» **Task instructions**: Word for word, repeat all of the entries.

» **Exercise materials**:
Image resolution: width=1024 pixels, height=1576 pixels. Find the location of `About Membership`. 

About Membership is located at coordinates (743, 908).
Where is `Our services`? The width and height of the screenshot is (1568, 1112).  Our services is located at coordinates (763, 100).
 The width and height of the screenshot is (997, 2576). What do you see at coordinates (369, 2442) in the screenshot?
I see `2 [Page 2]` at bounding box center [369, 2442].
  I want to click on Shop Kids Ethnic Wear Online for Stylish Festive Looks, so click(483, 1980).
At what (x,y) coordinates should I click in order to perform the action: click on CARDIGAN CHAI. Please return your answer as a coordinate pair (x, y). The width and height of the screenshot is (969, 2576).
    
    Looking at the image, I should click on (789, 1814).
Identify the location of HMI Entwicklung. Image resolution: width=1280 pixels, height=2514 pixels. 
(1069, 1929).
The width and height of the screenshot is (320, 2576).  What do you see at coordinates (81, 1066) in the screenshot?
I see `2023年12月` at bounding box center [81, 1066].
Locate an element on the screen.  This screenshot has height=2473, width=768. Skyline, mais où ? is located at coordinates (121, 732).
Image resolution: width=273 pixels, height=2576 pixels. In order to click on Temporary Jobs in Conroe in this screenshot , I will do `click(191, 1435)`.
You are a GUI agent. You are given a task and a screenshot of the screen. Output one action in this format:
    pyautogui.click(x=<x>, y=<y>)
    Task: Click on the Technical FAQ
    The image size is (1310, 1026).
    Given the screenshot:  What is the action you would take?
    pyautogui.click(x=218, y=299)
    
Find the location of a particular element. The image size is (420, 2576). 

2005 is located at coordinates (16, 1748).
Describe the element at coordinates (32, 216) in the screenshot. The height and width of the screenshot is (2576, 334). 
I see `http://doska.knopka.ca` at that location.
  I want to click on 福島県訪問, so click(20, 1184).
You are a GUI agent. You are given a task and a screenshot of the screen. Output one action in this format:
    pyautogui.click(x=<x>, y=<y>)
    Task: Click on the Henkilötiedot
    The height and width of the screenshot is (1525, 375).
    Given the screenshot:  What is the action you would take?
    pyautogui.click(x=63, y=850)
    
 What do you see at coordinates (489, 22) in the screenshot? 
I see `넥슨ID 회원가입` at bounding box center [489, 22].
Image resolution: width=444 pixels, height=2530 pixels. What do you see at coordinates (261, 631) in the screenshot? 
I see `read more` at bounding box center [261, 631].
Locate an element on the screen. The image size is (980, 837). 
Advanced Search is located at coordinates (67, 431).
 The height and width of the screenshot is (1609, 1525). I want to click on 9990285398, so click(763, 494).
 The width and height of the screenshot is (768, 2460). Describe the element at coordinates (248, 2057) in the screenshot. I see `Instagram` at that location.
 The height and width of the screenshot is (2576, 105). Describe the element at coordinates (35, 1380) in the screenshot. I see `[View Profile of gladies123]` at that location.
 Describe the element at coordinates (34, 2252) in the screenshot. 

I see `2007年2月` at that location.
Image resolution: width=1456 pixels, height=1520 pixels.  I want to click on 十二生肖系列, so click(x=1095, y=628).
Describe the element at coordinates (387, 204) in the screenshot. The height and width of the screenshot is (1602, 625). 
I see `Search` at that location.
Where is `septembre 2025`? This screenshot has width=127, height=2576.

» **Answer to the exercise**:
Image resolution: width=1024 pixels, height=1576 pixels. Find the location of `About Membership`. 

About Membership is located at coordinates (743, 908).
Where is `Our services`? The width and height of the screenshot is (1568, 1112).  Our services is located at coordinates (763, 100).
 The width and height of the screenshot is (997, 2576). What do you see at coordinates (369, 2442) in the screenshot?
I see `2 [Page 2]` at bounding box center [369, 2442].
  I want to click on Shop Kids Ethnic Wear Online for Stylish Festive Looks, so click(483, 1980).
At what (x,y) coordinates should I click in order to perform the action: click on CARDIGAN CHAI. Please return your answer as a coordinate pair (x, y). The width and height of the screenshot is (969, 2576).
    
    Looking at the image, I should click on (789, 1814).
Identify the location of HMI Entwicklung. Image resolution: width=1280 pixels, height=2514 pixels. 
(1069, 1929).
The width and height of the screenshot is (320, 2576).  What do you see at coordinates (81, 1066) in the screenshot?
I see `2023年12月` at bounding box center [81, 1066].
Locate an element on the screen.  This screenshot has height=2473, width=768. Skyline, mais où ? is located at coordinates (121, 732).
Image resolution: width=273 pixels, height=2576 pixels. In order to click on Temporary Jobs in Conroe in this screenshot , I will do `click(191, 1435)`.
You are a GUI agent. You are given a task and a screenshot of the screen. Output one action in this format:
    pyautogui.click(x=<x>, y=<y>)
    Task: Click on the Technical FAQ
    The image size is (1310, 1026).
    Given the screenshot:  What is the action you would take?
    pyautogui.click(x=218, y=299)
    
Find the location of a particular element. The image size is (420, 2576). 

2005 is located at coordinates (16, 1748).
Describe the element at coordinates (32, 216) in the screenshot. The height and width of the screenshot is (2576, 334). 
I see `http://doska.knopka.ca` at that location.
  I want to click on 福島県訪問, so click(20, 1184).
You are a GUI agent. You are given a task and a screenshot of the screen. Output one action in this format:
    pyautogui.click(x=<x>, y=<y>)
    Task: Click on the Henkilötiedot
    The height and width of the screenshot is (1525, 375).
    Given the screenshot:  What is the action you would take?
    pyautogui.click(x=63, y=850)
    
 What do you see at coordinates (489, 22) in the screenshot? 
I see `넥슨ID 회원가입` at bounding box center [489, 22].
Image resolution: width=444 pixels, height=2530 pixels. What do you see at coordinates (261, 631) in the screenshot? 
I see `read more` at bounding box center [261, 631].
Locate an element on the screen. The image size is (980, 837). 
Advanced Search is located at coordinates (67, 431).
 The height and width of the screenshot is (1609, 1525). I want to click on 9990285398, so click(763, 494).
 The width and height of the screenshot is (768, 2460). Describe the element at coordinates (248, 2057) in the screenshot. I see `Instagram` at that location.
 The height and width of the screenshot is (2576, 105). Describe the element at coordinates (35, 1380) in the screenshot. I see `[View Profile of gladies123]` at that location.
 Describe the element at coordinates (34, 2252) in the screenshot. 

I see `2007年2月` at that location.
Image resolution: width=1456 pixels, height=1520 pixels.  I want to click on 十二生肖系列, so click(x=1095, y=628).
Describe the element at coordinates (387, 204) in the screenshot. The height and width of the screenshot is (1602, 625). 
I see `Search` at that location.
Where is `septembre 2025`? This screenshot has width=127, height=2576.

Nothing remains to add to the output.